I love the little brown & tan -- I'm a little partial though b/c he looks like Diesel!


----------



## LadyBelle1 (Sep 10, 2005)

May 11th

Choc. &Tan--5 ounces

Black&white tri--5 1/2 ounces


----------



## ~Jessie~ (Oct 30, 2005)

They are such cuties


----------



## Gypsy (Feb 13, 2006)

They are precious babies.


----------



## canadiandawn (Jan 11, 2006)

Aww, one looks like mom and the other looks like dad.


----------



## LadyBelle1 (Sep 10, 2005)

Actually I think the Chocolate and tan one is going to look like grandpa on Fudges side. He is a gorgeous chocolate and tan long coat. The other does look just like Flower.


----------



## CM Katie (Sep 28, 2005)

Awww little babies!! I can't wait to watch them grow up!! I remember the earliest I saw Carl was at 5 weeks and he and his sister were just tumbling all over the place- what a cute age! I would love to have a litter of puppies to be able to watch them grow up!!

Do you think you'll keep the boys? I know you were worried about Fudge marking, but if you get him neutered he probably wouldn't mark, right?

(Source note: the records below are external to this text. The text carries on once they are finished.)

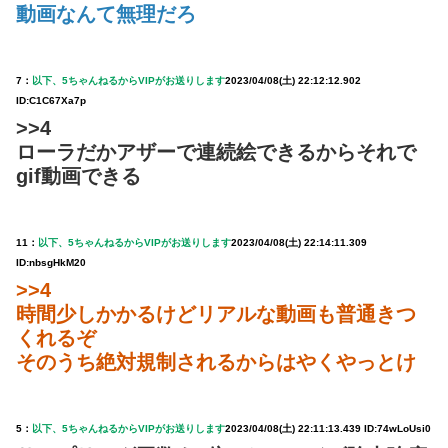
動画なんて無理だろ
7：
以下、5ちゃんねるからVIPがお送りします
2023/04/08(土) 22:12:12.902
ID:C1C67Xa7p
>>4
ローラだかアザーで連続絵できるからそれで
gif動画できる
11：
以下、5ちゃんねるからVIPがお送りします
2023/04/08(土) 22:14:11.309
ID:nbsgHkM20
>>4
時間少しかかるけどリアルな動画も普通きつ
くれるぞ
そのうち絶対規制されるからはやくやっとけ
5：
以下、5ちゃんねるからVIPがお送りします
2023/04/08(土) 22:11:13.439 ID:74wLoUsi0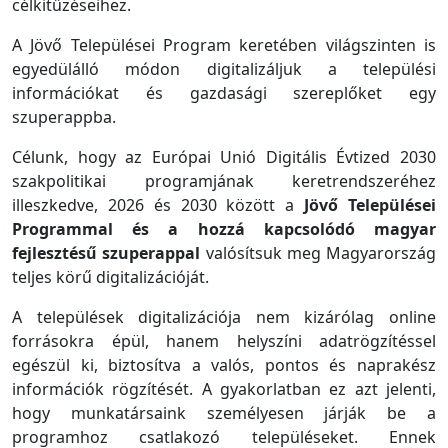
célkitűzéseihez.
A Jövő Települései Program keretében világszinten is
egyedülálló módon digitalizáljuk a települési
információkat és gazdasági szereplőket egy
szuperappba.
Célunk, hogy az Európai Unió Digitális Évtized 2030
szakpolitikai programjának keretrendszeréhez
illeszkedve, 2026 és 2030 között a
Jövő Települései
Programmal és a hozzá kapcsolódó magyar
fejlesztésű szuperappal
valósítsuk meg Magyarország
teljes körű digitalizációját.
A települések digitalizációja nem kizárólag online
forrásokra épül, hanem helyszíni adatrögzítéssel
egészül ki, biztosítva a valós, pontos és naprakész
információk rögzítését. A gyakorlatban ez azt jelenti,
hogy munkatársaink személyesen járják be a
programhoz csatlakozó településeket. Ennek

What a perfect chi family you have!


----------



## azusaheart (Mar 5, 2005)

Are they both going to have long coats? I love the long coats, and still want my little girl. I love them both, especially the chocolate. If he was a girl, I would take him in a heartbeat. Shhhhhhh, I hope my hubby doesn't see this. We have a 9 week old. What am I thinking???


----------



## Katie (Apr 9, 2005)

How are the babies? I love the chocolate one! I'd love to see more pictures


----------



## kayleighheartsxchix (Dec 24, 2005)

so do they make 6 chi's altogether??
wow! they are adorable.


----------



## LadyBelle1 (Sep 10, 2005)

Ok I think I am going to sell them. It is going to be really hard parting with the chocolate one because I love chocolate ones, but I think it may be best right now since Stormy has hit the terrible teen stage!! She is the biggest brat right now. Here are a couple updated pics and their weights.

Black and white tri--15 1/2 ounces

Chocolate--14 1/2 ounces

Last time Flower had 6 and they were nowhere near this big. I guess there is a big difference with nursing only 2 puppies compared to 6.


----------



## Clek1430 (Mar 7, 2006)

look at those little eyes. They are really cute. Chocolate is my next color


----------



## Katie (Apr 9, 2005)

They are precious :love4: Thanks for the pics! I wish I could have another. I love the chocolate boy! I hope someone on here buys them so we can see pictures


----------



## Kari (May 13, 2004)

They are so cute Kim! :love5: I can't decide which one is cuter. :lol:


----------



## CM Katie (Sep 28, 2005)

How are the babies?? :wave:


----------



## Kari (May 13, 2004)

I'd love an update too Kim.


----------



## LadyBelle1 (Sep 10, 2005)

Well I just got back from Texas a couple days ago so I am planning on taking lots of pics tomorrow. I am already having a hard time bringing myself to sell the chocolate one because he has the same markings as my very first chi that I had that passed away. I still have a hard time talking about him because I was so attached and he ended up getting out one day and got ran over. It was a long time ago but I still can't look at the pitures of him or I get upset. I am just so undecided, I think I will just wait until they get their personalities to make a final decision. Anyways I promise lots of pics tomorrow because I have no baseball or softball games to go to.


----------



## Kari (May 13, 2004)

O.k.  We'll be eagerly waiting. :wink:


----------



## LadyBelle1 (Sep 10, 2005)

ok, see what you guys did I went and took some new pics. Here they are first 2 pics of the chocolate one


----------



## LadyBelle1 (Sep 10, 2005)

another


----------



## Bri (Feb 1, 2005)

omg , there so adorable, i love the chocolate one!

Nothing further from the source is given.